A Human Learning Machine Learning11 Jun 2017
I have recently (read: since forever) been swamped by a lot stuff to do (read: procrastinate), which kind of explains (read: serves as a valid excuse) as to why I updated my blog after more than a year.
Many a projects lie unfinished, collecting dust in my Github as a random tumbleweed rolls past complaining about the lack of documentation and the tardiness of code updates.
Quick, cue cool graphics before you stop reading. ༼ つ ◕_◕ ༽つ
Looking at the sparse expanse that my Github has become, I decided to get off my bum and make my computer play some Tetris for me.
The aim was to just fool around and see how different playing strategies impacted the performance of my bot. The results were, well, pretty much as expected… or not.
Just a disambiguation before I begin, score refers to the score obtained in the game while the objective function is a separate construct.
Starting off, lets see how well does a random bot perform (places blocks at random positions with random rotations applied):
To compare, here’s the performance statistics for a greedy bot (places blocks such that current score is maximized):
Comparable to the random bot, which kind of tells that greed might not be that good after all.
Moving to a more intuitive strategy: minimize average height of columns at every step, drastically improves these statistics:
Tinkering around a little more, I realized that minimizing the aggregate height of each block instead of column height was a better strategy (think about it, it penalizes increased height even more severely):
Hi fives all around!
However, this is pretty much a very simple bot, whose goal is to optimize an objective function depending on just one factor - minimize aggregate block height; we need to go deeper.
So, now I decided to make a simple addition to the objective function to reward line clears. Simply put, every time my bot clears a line of tetrominos, it gets +10 brownie points.
Surely, clearing a line is a good thing, how does awarding that lead to a worse average score? This is where the machine learning aspect comes in.
Bot Goes To School - The Machine is Finally Learning
When you think of AI, machine learning is a phrase that automatically pops up in your mind; but they are not synonyms. AI can and does produce excellent results without the help of ML simply by considering all possible outcomes and following them through!
We achieved a perfectly average (it’s tough being average at Tetris, believe me, I tried) bot without using a byte of data to tune our bot.
However, it is tough to judge according to what objective functions (rules) does the bot play better. Awarding line clears may seem intuitive to you, but maybe the bot is already doing that by rewarding minimum aggregate height!
Suppose we came up with an objective function of our own:
Punish more aggregate height and more number of holes (empty regions which cannot be reduced), reward line clears.

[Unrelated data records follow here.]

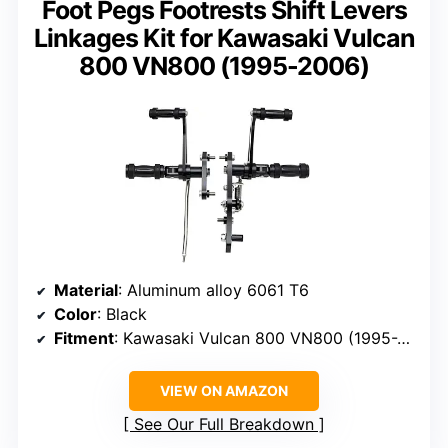
Foot Pegs Footrests Shift Levers
Linkages Kit for Kawasaki Vulcan
800 VN800 (1995-2006)
Material
: Aluminum alloy 6061 T6
Color
: Black
Fitment
: Kawasaki Vulcan 800 VN800 (1995-2006)
VIEW ON AMAZON
See Our Full Breakdown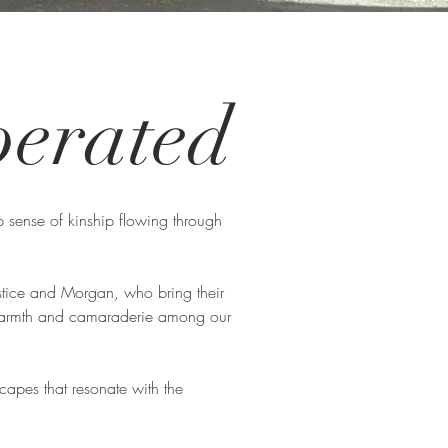
erated
 sense of kinship flowing through
stice and Morgan, who bring their
f warmth and camaraderie among our
scapes that resonate with the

Now our goal is to find optimum values for the coefficients so that the bot performs better (than what? read on) on average.
The paradigm I chose to optimize my objective function is a little something called genetic programming. It behaves a lot like evolution, hence the name.
Let’s call a triplet of values
(heightMult, lineMult, holeMult) a chromosome.
We start with 16 such chromosomes filled with random values between -10.0 to 10.0.
We randomly select two chromosomes (triplets) and then make them compete in, say, a 100 games of Tetris. The one that performs better is kept while the loser is kept in a separate pile.
After all such competitions, half of the losers are randomly discarded.
Using the 8 winners that we have with us, we make 4 pairs and ahem, ahem… breed them together. During the breeding process we randomly (with 50-50 odds) select an attribute of one of the parents and keep it over the other parent’s attribute, thus giving us 4 new hybrid chromosomes.
We have our second generation of chromosomes with us (8 winners, 4 losers, 4 hybrids).
We make them compete again and again till the competing chromosomes start achieving better average scores than we want.
Then, we just select one lucky chromosome (just kidding, we select the best chromosome) to use for our bot!
Testing Out The Lucky Chromosome
So how does the ML backed bot perform? Well, I don’t know because I never ever got around to completing it.
I did write the boilerplate code for it but never got around to completing it. However, looking at the bright side of things, this does present an opportunity in case anyone wants to take up an introductory ML project (read: somebody please complete my code for me, I don’t have the time).
You can view the code over at my Github: NextGen-Tetris
Or if you want to play around with it, just get it from the Go package manager.
Open your bin folder and run the
nextgen-tetris binary with custom args: height multiplier, line multiplier and hole mutiplier.
Go through the
genetic-prog directory to have a look at the boilerplate for the genetic algorithm.
tetris-data directory has the statistics I stated above and the corresponding binaries that I used to compute the same. You can run them for yourself and corroborate my results.